Ia menjelaskan, meskipun ASN bekerja dari rumah, pelayanan publik harus tetap berjalan optimal tanpa gangguan. Pemerintah daerah memastikan bahwa sistem kerja ini tidak akan mengurangi kualitas layanan kepada masyarakat.

Selain itu, kebijakan WFH juga diharapkan mampu memberikan efisiensi dalam penggunaan sumber daya, seperti pengurangan konsumsi bahan bakar minyak (BBM), listrik, air, serta biaya operasional kantor lainnya. Di sisi lain, pengurangan mobilitas ASN juga diyakini dapat menekan tingkat polusi udara.

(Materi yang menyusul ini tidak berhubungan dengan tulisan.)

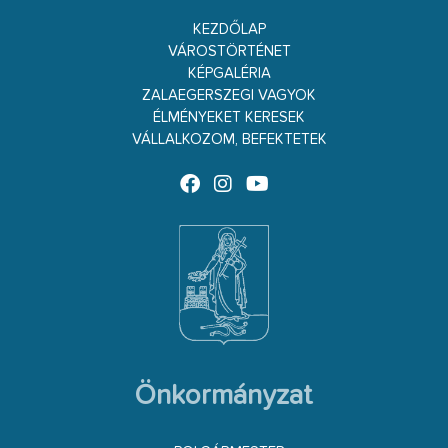
KEZDŐLAP
VÁROSTÖRTÉNET
KÉPGALÉRIA
ZALAEGERSZEGI VAGYOK
ÉLMÉNYEKET KERESEK
VÁLLALKOZOM, BEFEKTETEK
Önkormányzat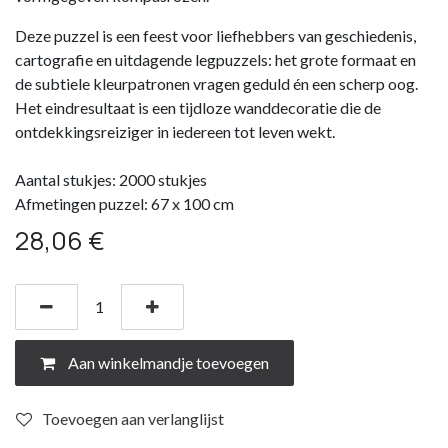
Deze puzzel is een feest voor liefhebbers van geschiedenis,
cartografie en uitdagende legpuzzels: het grote formaat en
de subtiele kleurpatronen vragen geduld én een scherp oog.
Het eindresultaat is een tijdloze wanddecoratie die de
ontdekkingsreiziger in iedereen tot leven wekt.
Aantal stukjes: 2000 stukjes
Afmetingen puzzel: 67 x 100 cm
28,06
€
Aan winkelmandje toevoegen
Toevoegen aan verlanglijst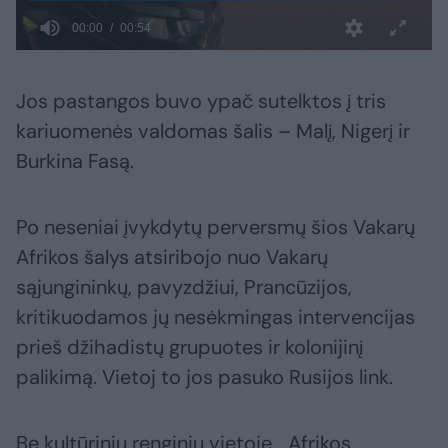
Jos pastangos buvo ypač sutelktos į tris
kariuomenės valdomas šalis – Malį, Nigerį ir
Burkina Fasą.
Po neseniai įvykdytų perversmų šios Vakarų
Afrikos šalys atsiribojo nuo Vakarų
sąjungininkų, pavyzdžiui, Prancūzijos,
kritikuodamos jų nesėkmingas intervencijas
prieš džihadistų grupuotes ir kolonijinį
palikimą. Vietoj to jos pasuko Rusijos link.
Be kultūrinių renginių vietoje, „Afrikos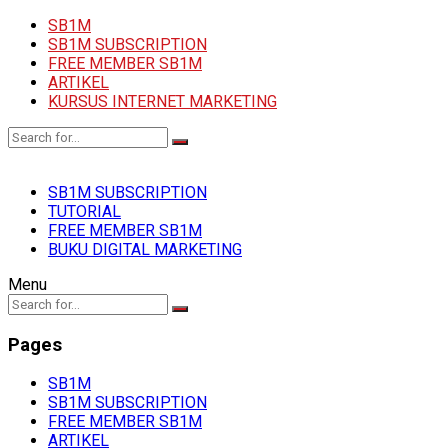
SB1M
SB1M SUBSCRIPTION
FREE MEMBER SB1M
ARTIKEL
KURSUS INTERNET MARKETING
SB1M SUBSCRIPTION
TUTORIAL
FREE MEMBER SB1M
BUKU DIGITAL MARKETING
Menu
Pages
SB1M
SB1M SUBSCRIPTION
FREE MEMBER SB1M
ARTIKEL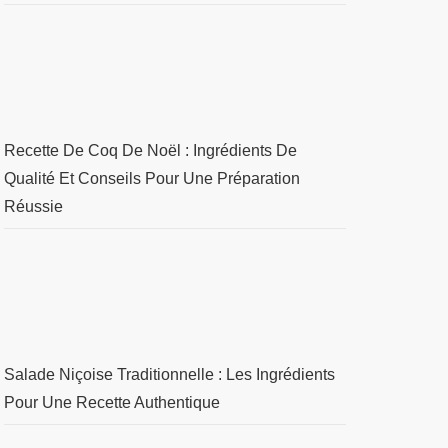
Recette De Coq De Noël : Ingrédients De
Qualité Et Conseils Pour Une Préparation
Réussie
Salade Niçoise Traditionnelle : Les Ingrédients
Pour Une Recette Authentique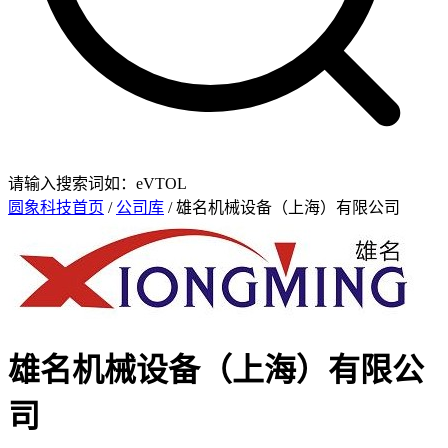
请输入搜索词如：eVTOL
圆象科技首页
/
公司库
/ 雄名机械设备（上海）有限公司
雄名机械设备（上海）有限公
司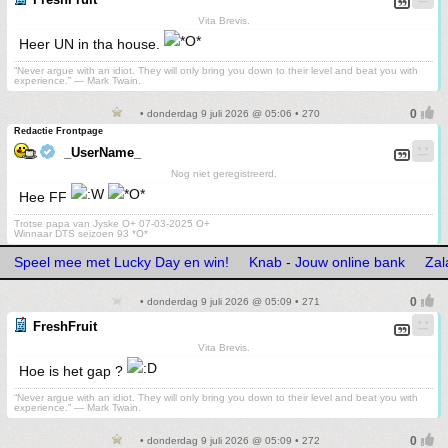
Vita Brevis.
Heer UN in tha house.
“Never argue with an idiot. They will only bring you down to their level and beat you with
experience.” ― Mark Twain.
• donderdag 9 juli 2026 @ 05:06 • 270
Redactie Frontpage
_UserName_
Nog niet geregistreerd.
Hee FF
Trotse papa van Jyske O+ 07-03-2025 O+
Winnaar DTS seizoen 93 *O*
Speel mee met Lucky Day en win!
Knab - Jouw online bank
Zal
• donderdag 9 juli 2026 @ 05:09 • 271
FreshFruit
Vita Brevis.
Hoe is het gap ?
“Never argue with an idiot. They will only bring you down to their level and beat you with
experience.” ― Mark Twain.
• donderdag 9 juli 2026 @ 05:09 • 272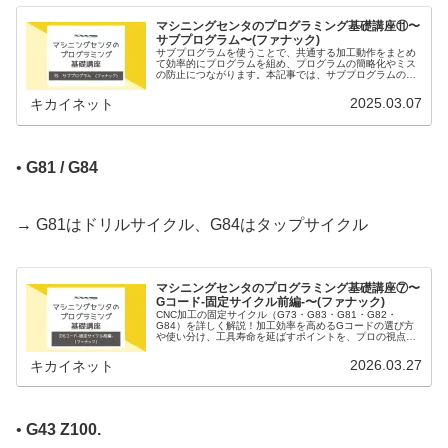
マシニングセンタのプログラミング基礎講座⑪〜
サブプログラム〜(ファナック)
サブプログラムを使うことで、共通する加工動作をまとめ
て効率的にプログラムを組め、プログラムの簡略化やミス
の防止につながります。本記事では、サブプログラムの登
録方法や呼び出し方法、実行順序について詳しく解説しま
す！
2025.03.07
キカイネット
•
G81 / G84
→ G81はドリルサイクル、G84はタップサイクル
マシニングセンタのプログラミング基礎講座⑦〜
Gコード-固定サイクル前編-〜(ファナック)
CNC加工の固定サイクル（G73・G83・G81・G82・
G84）を詳しく解説！加工効率を高めるGコードの選び方
や使い分け、工具寿命を延ばすポイントを、プロの視点も
交えつつご紹介しています！
2026.03.27
キカイネット
•
G43 Z100.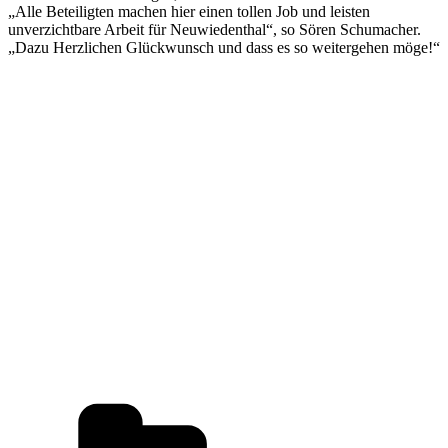
„Alle Beteiligten machen hier einen tollen Job und leisten
unverzichtbare Arbeit für Neuwiedenthal“, so Sören Schumacher.
„Dazu Herzlichen Glückwunsch und dass es so weitergehen möge!“
Kategorien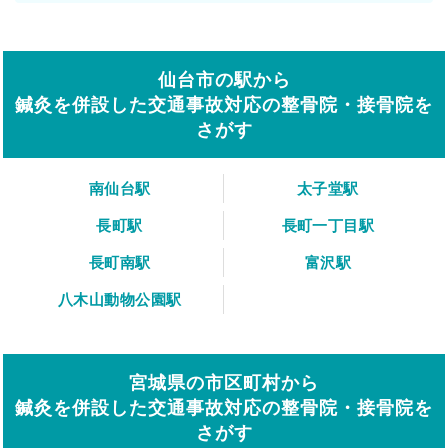
仙台市の駅から
鍼灸を併設した交通事故対応の整骨院・接骨院を
さがす
南仙台駅
太子堂駅
長町駅
長町一丁目駅
長町南駅
富沢駅
八木山動物公園駅
宮城県の市区町村から
鍼灸を併設した交通事故対応の整骨院・接骨院を
さがす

Ramadhan menegaskan bahwa penerapan WFH bukan berarti ASN dapat bekerja secara santai atau mengabaikan tanggung jawabnya. Ia mengingatkan bahwa seluruh pegawai tetap wajib menjalankan tugas kedinasan sesuai jam kerja yang telah ditetapkan.

“Kerja dari rumah bukan berarti ASN atau PPPK bisa santai atau meninggalkan tugas. Tetap bekerja seperti biasa, hanya lokasi kerjanya saja yang berbeda, yakni dari rumah,” tegasnya.

Lebih lanjut, ia mengimbau seluruh perangkat daerah, termasuk organisasi perangkat daerah (OPD), untuk menyesuaikan sistem kerja masing-masing agar pelayanan kepada masyarakat tetap berjalan maksimal.

Baca Juga :  Prabowo: 10 Ribu Puskesmas Belum Pernah Direnovasi Sejak Era Soeharto, Akan Diperbaiki Pakai Uang Sitaan Negara

Pemerintah Kabupaten Luwu Timur optimistis bahwa penerapan WFH secara berkala ini dapat meningkatkan kinerja ASN sekaligus mendukung terciptanya birokrasi yang modern, fleksibel, dan responsif terhadap perkembangan zaman.

Dengan kebijakan ini, diharapkan transformasi budaya kerja ASN di Luwu Timur dapat berjalan lebih cepat, serta memberikan dampak positif bagi peningkatan kualitas pelayanan publik dan efisiensi penyelenggaraan pemerintahan.